*Data*.
-.-.-
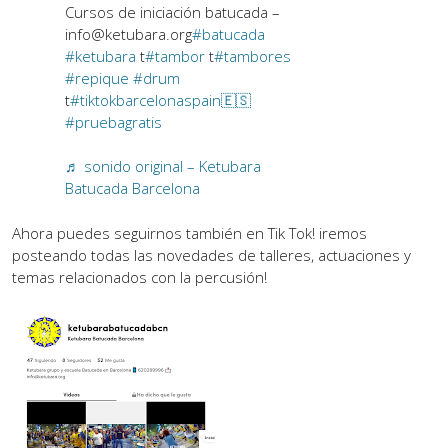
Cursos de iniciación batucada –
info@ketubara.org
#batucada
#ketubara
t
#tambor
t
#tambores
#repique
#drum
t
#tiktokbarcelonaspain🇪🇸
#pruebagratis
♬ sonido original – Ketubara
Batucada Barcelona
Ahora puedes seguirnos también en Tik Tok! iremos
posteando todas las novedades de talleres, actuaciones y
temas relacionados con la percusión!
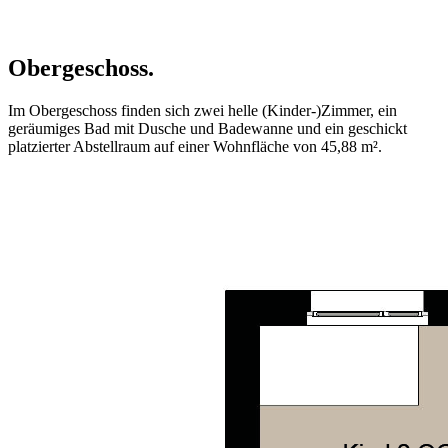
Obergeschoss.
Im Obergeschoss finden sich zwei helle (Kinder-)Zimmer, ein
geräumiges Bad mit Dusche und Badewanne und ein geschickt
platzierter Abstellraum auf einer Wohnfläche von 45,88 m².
-.-.-
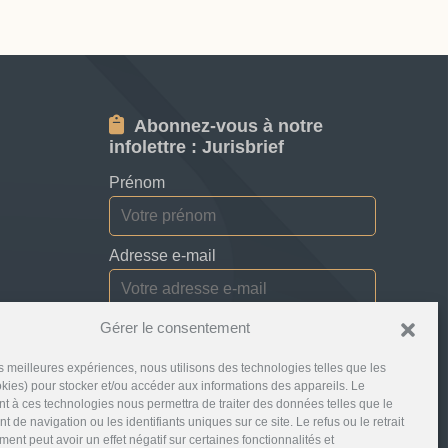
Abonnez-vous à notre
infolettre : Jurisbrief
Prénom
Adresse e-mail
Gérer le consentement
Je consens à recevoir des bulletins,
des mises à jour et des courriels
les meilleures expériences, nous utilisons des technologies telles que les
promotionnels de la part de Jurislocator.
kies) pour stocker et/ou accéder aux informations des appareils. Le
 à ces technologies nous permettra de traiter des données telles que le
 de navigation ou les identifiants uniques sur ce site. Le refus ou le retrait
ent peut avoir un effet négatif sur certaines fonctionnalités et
-.-.-
*Your task*.
Look above for the line with "Abonnez-vous à notre" and the line with "ent peut avoir", and reproduce exactly those two lines plus every line between, nothing more.

*Answer section*.
Abonnez-vous à notre
infolettre : Jurisbrief
Prénom
Adresse e-mail
Gérer le consentement
Je consens à recevoir des bulletins,
des mises à jour et des courriels
les meilleures expériences, nous utilisons des technologies telles que les
promotionnels de la part de Jurislocator.
kies) pour stocker et/ou accéder aux informations des appareils. Le
 à ces technologies nous permettra de traiter des données telles que le
 de navigation ou les identifiants uniques sur ce site. Le refus ou le retrait
ent peut avoir un effet négatif sur certaines fonctionnalités et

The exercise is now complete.